Commercial or Advertorial Posts
First of all, let’s define what is considered a commercial or advertorial post. At first glance, it seems like a pretty simple definition. Anything that focuses outright on selling your product or service is an advertorial post.
Here’s an example. This post by Logitech has a lot going for it. It uses emojis, it’s short, it’s a video; all of which help make a post more attractive. Logitech’s page here has almost three million followers. Yet that post has one single like, zero comments, and only 105 views. By any metric at all, that’s utterly abysmal.
So why is it so bad? There are a few reasons. First, there’s nothing to really engage with on the post itself. If you don’t watch the video, all you have is some call to action about streaming media, specifically using their webcam, as promoted on that post. It’s too commercial with too little benefit to the reader or viewer of the video.
Compare that to this post. This one is just a photo, which has less weight with Facebook. It’s on a spinoff Logitech page, which has under two million followers. It doesn’t use emojis, but it does use a hashtag.
It has 200 likes, 9 shares, and dozens of comments.
Why is one post more successful than the other? Two factors. The first is that it’s not advertising a product, it’s just showcasing a product in use by a fan. The second is that it includes a question fans of the brand will be compelled to answer.
Now take a look at this page. The Facebook page for Nike, you might think, would be full of apparel, products they want to sell, and so forth. Scroll down it and tell me when you find one.
Found one yet?

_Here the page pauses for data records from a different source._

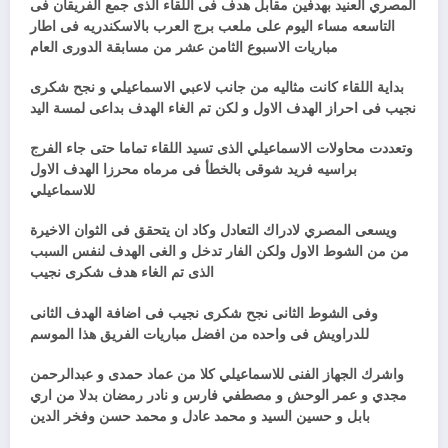
المصري العنيد بهدفين مقابل هدف فى اللقاء الذى جمع الفريقان فى
التاسعه مساء اليوم على ملعب برج العرب بالاسكندريه فى اطار
مباريات الاسبوع الثامن عشر من مسابقة الدورى العام
بداية اللقاء كانت مثاليه من جانب لاعبي الاسماعيلي و نجح شكرى
نجيب فى احراز الهدف الاول و لكن تم الغاء الهدف بداعى لمسة اليد
وتعددت محاولات الاسماعيلي الذى تسيد اللقاء تماما حتى جاء الفرج
براسيه فريد شوقى بالخطأ فى مرماه محرزا الهدف الاول
للاسماعيلي
ويسعى المصري لادراك التعادل وكاد ان يتحقق فى الثوان الاخيرة
من من الشوط الاول ولكن الفار تدخل و الغى الهدف لنفس السبب
الذى تم الغاء هدف شكرى نجيب
وفى الشوط الثانى نجح شكرى نجيب فى اضافة الهدف الثانى
للدراويش فى واحده من افضل مباريات الفريق هذا الموسم
واشرك الجهاز الفنى للاسماعيلي كلا من عماد حمدى و عبدالرحمن
مجدي و عمر الوحش و مصطفي فارس و نادر رمضان بدلا من اري
بابل و حسين السيد و محمد عادل و محمد حسن وفخر الدين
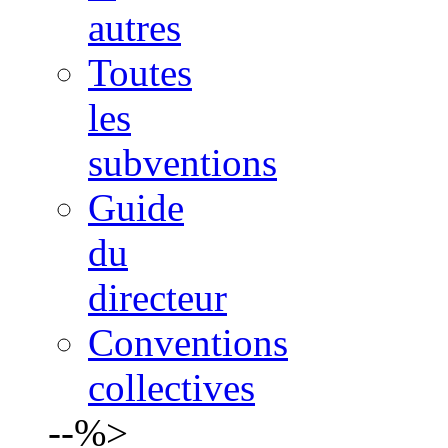
autres
Toutes
les
subventions
Guide
du
directeur
Conventions
collectives
--%>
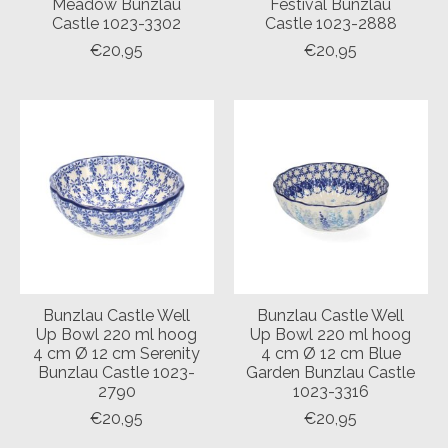
Meadow Bunzlau
Festival Bunzlau
Castle 1023-3302
Castle 1023-2888
€20,95
€20,95
Bunzlau Castle Well
Bunzlau Castle Well
Up Bowl 220 ml hoog
Up Bowl 220 ml hoog
4 cm Ø 12 cm Serenity
4 cm Ø 12 cm Blue
Bunzlau Castle 1023-
Garden Bunzlau Castle
2790
1023-3316
€20,95
€20,95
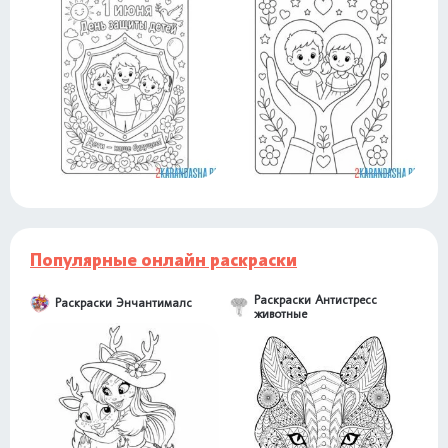
Популярные онлайн раскраски
Раскраски Антистресс
Раскраски Энчантималс
животные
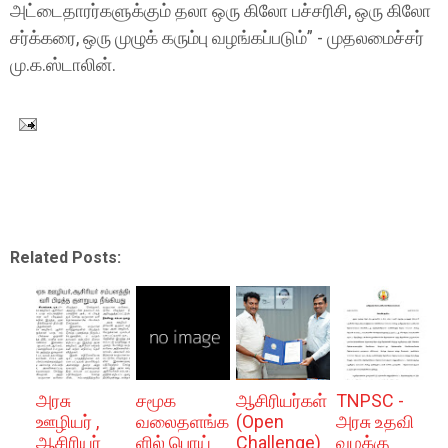
அட்டைதாரர்களுக்கும் தலா ஒரு கிலோ பச்சரிசி, ஒரு கிலோ
சர்க்கரை, ஒரு முழுக் கரும்பு வழங்கப்படும்” - முதலமைச்சர்
மு.க.ஸ்டாலின்.
Related Posts:
அரசு
சமூக
ஆசிரியர்கள்
TNPSC -
ஊழியர் ,
வலைதளங்க
(Open
அரசு உதவி
ஆசிரியர்
ளில் பொய்
Challenge)
வழக்கு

I scroll through and I see posts about a celebrity athlete they have a deal with, posts about the sports lifestyle, posts about getting involved with their social movement, and so on.
Nike only posts a few times each month, but their posts are generally more about the lifestyle they try to encourage. They’re a huge brand and don’t need to build awareness or sell products. What they need is to build an image, and that’s what they do. They post a lot of videos that showcase Nike products, but they showcase products in action, incidental to the narrative of the post. They aren’t saying “buy Nike if you want to be good at sports.” They’re saying “People who are good at sports tend to use Nike products.”

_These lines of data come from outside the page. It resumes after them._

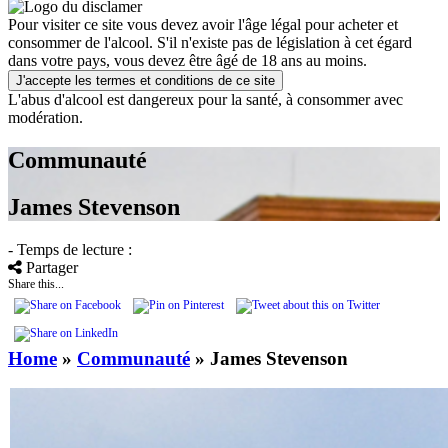
Pour visiter ce site vous devez avoir l'âge légal pour acheter et
consommer de l'alcool. S'il n'existe pas de législation à cet égard
dans votre pays, vous devez être âgé de 18 ans au moins.
J'accepte les termes et conditions de ce site
L'abus d'alcool est dangereux pour la santé, à consommer avec
modération.
Communauté
James Stevenson
- Temps de lecture :
Partager
Share this...
Home
»
Communauté
»
James Stevenson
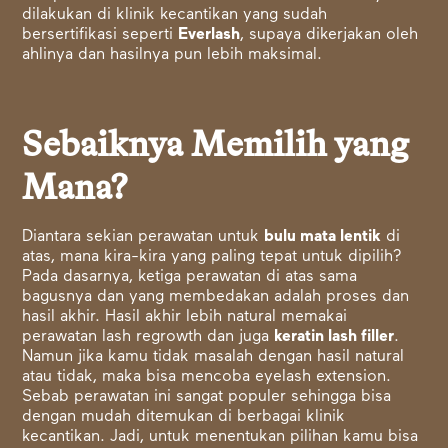
dilakukan di klinik kecantikan yang sudah
bersertifikasi seperti
Everlash
, supaya dikerjakan oleh
ahlinya dan hasilnya pun lebih maksimal.
Sebaiknya Memilih yang
Mana?
Diantara sekian
perawatan untuk
bulu mata lentik
di
atas, mana kira-kira yang paling tepat untuk dipilih?
Pada dasarnya, ketiga perawatan di atas sama
bagusnya dan yang membedakan adalah proses dan
hasil akhir. Hasil akhir lebih natural memakai
perawatan lash regrowth dan juga
keratin lash filler
.
Namun jika kamu tidak masalah dengan hasil natural
atau tidak, maka bisa mencoba eyelash extension.
Sebab perawatan ini sangat populer sehingga bisa
dengan mudah ditemukan di berbagai klinik
kecantikan. Jadi, untuk menentukan pilihan kamu bisa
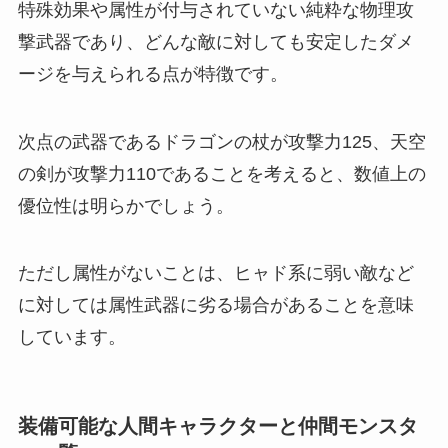
特殊効果や属性が付与されていない純粋な物理攻
撃武器であり、どんな敵に対しても安定したダメ
ージを与えられる点が特徴です。
次点の武器であるドラゴンの杖が攻撃力125、天空
の剣が攻撃力110であることを考えると、数値上の
優位性は明らかでしょう。
ただし属性がないことは、ヒャド系に弱い敵など
に対しては属性武器に劣る場合があることを意味
しています。
装備可能な人間キャラクターと仲間モンスタ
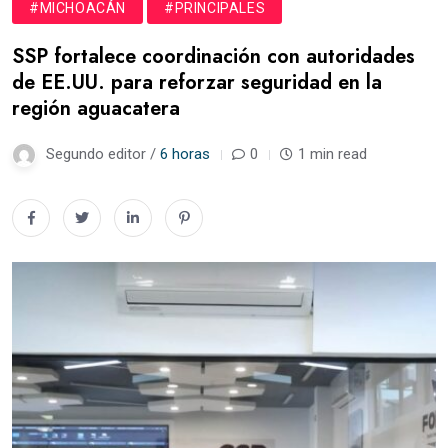
#MICHOACÁN
#PRINCIPALES
SSP fortalece coordinación con autoridades
de EE.UU. para reforzar seguridad en la
región aguacatera
Segundo editor /
6 horas
0
1 min read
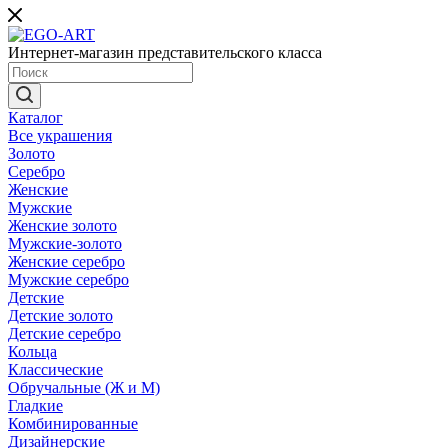
Интернет-магазин представительского класса
Каталог
Все украшения
Золото
Серебро
Женские
Мужские
Женские золото
Мужские-золото
Женские серебро
Мужские серебро
Детские
Детские золото
Детские серебро
Кольца
Классические
Обручальные (Ж и М)
Гладкие
Комбинированные
Дизайнерские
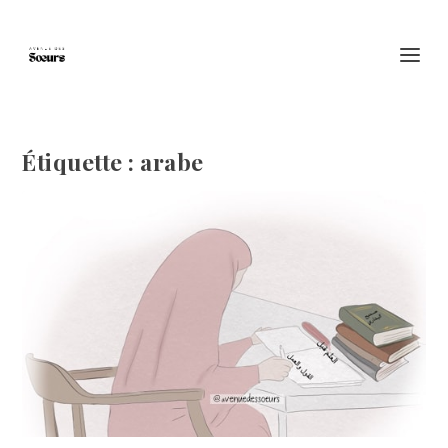
Étiquette :
arabe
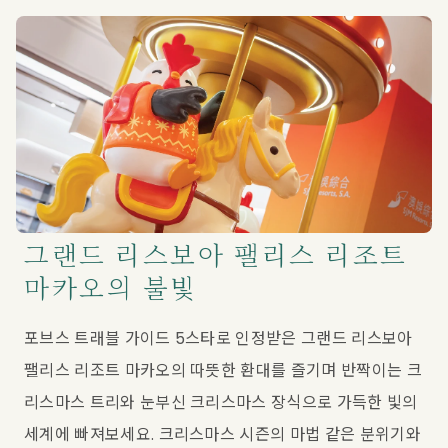
그랜드 리스보아 팰리스 리조트
마카오의 불빛
포브스 트래블 가이드 5스타로 인정받은 그랜드 리스보아 
팰리스 리조트 마카오의 따뜻한 환대를 즐기며 반짝이는 크
리스마스 트리와 눈부신 크리스마스 장식으로 가득한 빛의 
세계에 빠져보세요. 크리스마스 시즌의 마법 같은 분위기와 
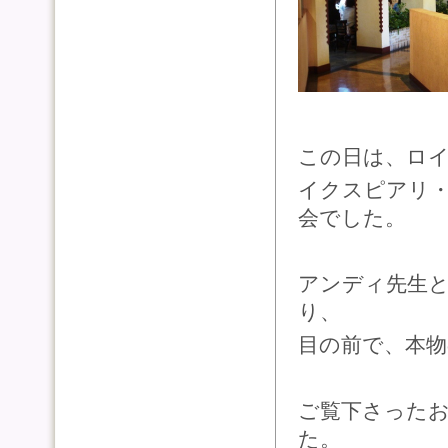
この日は、ロ
イクスピアリ
会でした。
アンディ先生
り、
目の前で、本
ご覧下さった
た。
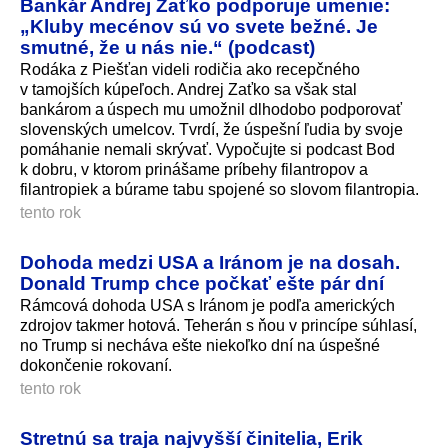
Bankár Andrej Zaťko podporuje umenie:
„Kluby mecénov sú vo svete bežné. Je
smutné, že u nás nie.“ (podcast)
Rodáka z Piešťan videli rodičia ako recepčného
v tamojších kúpeľoch. Andrej Zaťko sa však stal
bankárom a úspech mu umožnil dlhodobo podporovať
slovenských umelcov. Tvrdí, že úspešní ľudia by svoje
pomáhanie nemali skrývať. Vypočujte si podcast Bod
k dobru, v ktorom prinášame príbehy filantropov a
filantropiek a búrame tabu spojené so slovom filantropia.
tento rok
Dohoda medzi USA a Iránom je na dosah.
Donald Trump chce počkať ešte pár dní
Rámcová dohoda USA s Iránom je podľa amerických
zdrojov takmer hotová. Teherán s ňou v princípe súhlasí,
no Trump si necháva ešte niekoľko dní na úspešné
dokončenie rokovaní.
tento rok
Stretnú sa traja najvyšší činitelia, Erik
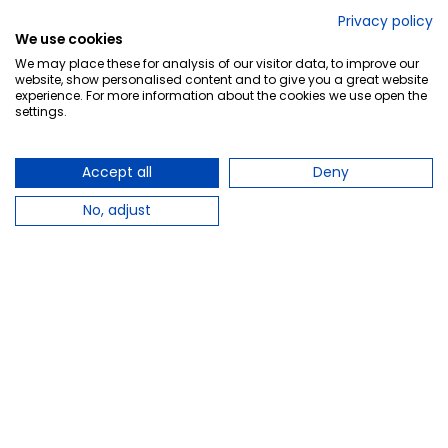
No lo decimos nosotros...
Privacy policy
We use cookies
¡Tu opinión es importante!
We may place these for analysis of our visitor data, to improve our
website, show personalised content and to give you a great website
experience. For more information about the cookies we use open the
settings.
Copyright © 2010-2026 Farmacia Barata S.L. Todos los
derechos reservados.
Accept all
Deny
No, adjust
Total:
43,40 €
−
+
Añadir al carrito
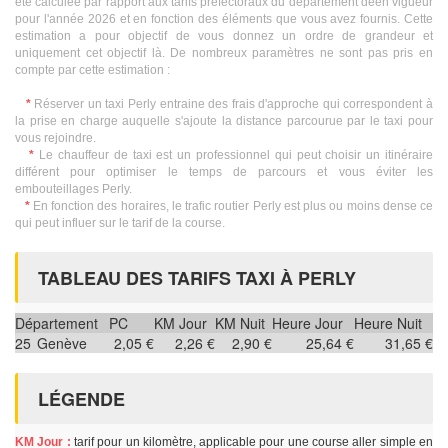
été calculée par rapport aux tarifs préfectoraux du département deen vigueur
pour l'année 2026 et en fonction des éléments que vous avez fournis. Cette
estimation a pour objectif de vous donnez un ordre de grandeur et
uniquement cet objectif là. De nombreux paramètres ne sont pas pris en
compte par cette estimation :
*
Réserver un taxi Perly entraine des frais d'approche qui correspondent à
la prise en charge auquelle s'ajoute la distance parcourue par le taxi pour
vous rejoindre.
*
Le chauffeur de taxi est un professionnel qui peut choisir un itinéraire
différent pour optimiser le temps de parcours et vous éviter les
embouteillages Perly.
*
En fonction des horaires, le trafic routier Perly est plus ou moins dense ce
qui peut influer sur le tarif de la course.
TABLEAU DES TARIFS TAXI À PERLY
Département
PC
KM Jour
KM Nuit
Heure Jour
Heure Nuit
25
Genève
2,05 €
2,26 €
2,90 €
25,64 €
31,65 €
LÉGENDE
KM Jour :
tarif pour un kilomètre, applicable pour une course aller simple en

Of course, a large brand like Nike has divisive practices and a long history of making some people mad, so there are a lot of comments on posts that involve ex-fans being angry and trying to call out the brand. Here’s the secret, though; those posts are still engagement. Nike doesn’t care, because the people engaging with their brand are still promoting it, even if they don’t intend to.
We’ve often written about Facebook’s algorithm, Edgerank, and how it affects how well you’re able to promote posts organically. Mostly, I just talk about how recent the post is, what type of post it is, and past engagements. There’s a bit more to the story, though.
Reach brings in engagement, and engagement increases reach. Brands that get a lot of one can snowball into the other, and keep the ball rolling as they grow. Brands that have trouble getting one or the other will have a hard time building momentum on the site.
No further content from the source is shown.